▶ AIM OF THE TASK: Determine how many lines of the material hold the word "dispositivos", and answer with the number only.

(SOURCE MATERIAL)

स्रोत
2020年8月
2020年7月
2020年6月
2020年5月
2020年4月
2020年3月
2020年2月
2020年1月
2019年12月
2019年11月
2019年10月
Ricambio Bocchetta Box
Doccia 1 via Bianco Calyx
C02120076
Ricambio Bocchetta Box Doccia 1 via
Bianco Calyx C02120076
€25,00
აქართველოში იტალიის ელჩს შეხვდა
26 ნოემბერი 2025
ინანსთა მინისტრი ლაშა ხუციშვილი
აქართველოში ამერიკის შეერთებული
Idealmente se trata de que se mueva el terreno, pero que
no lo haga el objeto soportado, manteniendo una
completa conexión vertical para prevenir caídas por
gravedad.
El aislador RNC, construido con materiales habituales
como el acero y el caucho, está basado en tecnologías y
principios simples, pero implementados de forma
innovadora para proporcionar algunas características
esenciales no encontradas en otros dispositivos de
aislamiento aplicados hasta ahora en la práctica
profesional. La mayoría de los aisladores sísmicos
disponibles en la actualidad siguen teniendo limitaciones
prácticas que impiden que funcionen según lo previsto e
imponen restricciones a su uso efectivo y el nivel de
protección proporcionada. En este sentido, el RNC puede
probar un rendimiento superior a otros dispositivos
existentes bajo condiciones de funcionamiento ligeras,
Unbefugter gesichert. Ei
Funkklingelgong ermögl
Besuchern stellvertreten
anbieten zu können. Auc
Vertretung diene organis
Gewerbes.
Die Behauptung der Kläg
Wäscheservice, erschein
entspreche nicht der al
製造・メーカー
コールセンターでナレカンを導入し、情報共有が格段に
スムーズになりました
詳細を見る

(End SOURCE MATERIAL)
(SOURCE MATERIAL)

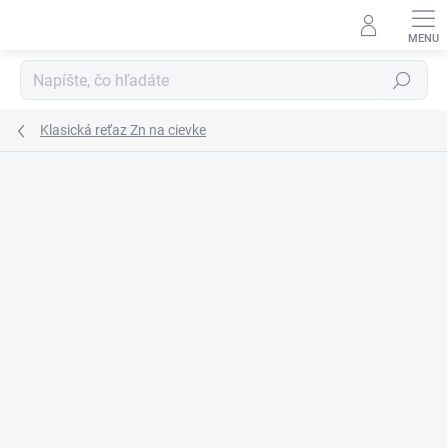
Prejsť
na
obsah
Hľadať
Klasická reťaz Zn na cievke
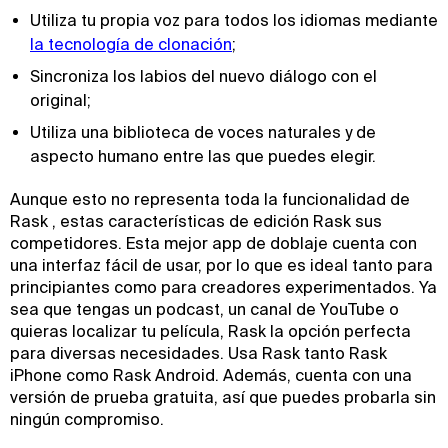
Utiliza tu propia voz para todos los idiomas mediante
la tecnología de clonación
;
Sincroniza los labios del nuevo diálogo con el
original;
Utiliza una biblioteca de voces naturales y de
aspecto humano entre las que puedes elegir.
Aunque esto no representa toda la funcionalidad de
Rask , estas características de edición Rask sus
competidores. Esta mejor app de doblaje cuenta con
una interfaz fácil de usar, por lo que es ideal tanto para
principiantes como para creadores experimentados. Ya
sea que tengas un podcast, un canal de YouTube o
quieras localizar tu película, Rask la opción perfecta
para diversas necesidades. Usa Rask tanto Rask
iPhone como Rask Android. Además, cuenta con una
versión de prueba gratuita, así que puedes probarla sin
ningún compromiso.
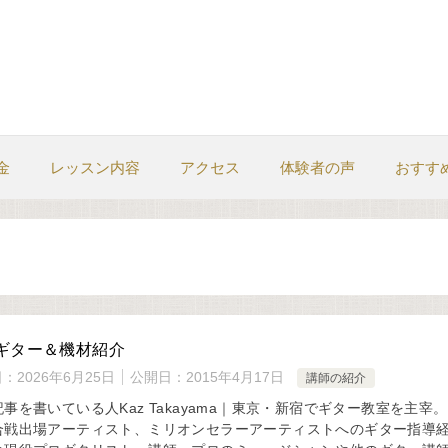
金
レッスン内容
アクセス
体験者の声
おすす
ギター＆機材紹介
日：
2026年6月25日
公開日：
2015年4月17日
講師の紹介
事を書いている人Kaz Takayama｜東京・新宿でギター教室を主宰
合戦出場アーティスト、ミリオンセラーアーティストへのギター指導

(End SOURCE MATERIAL)

▶ TASK RESPONSE: 2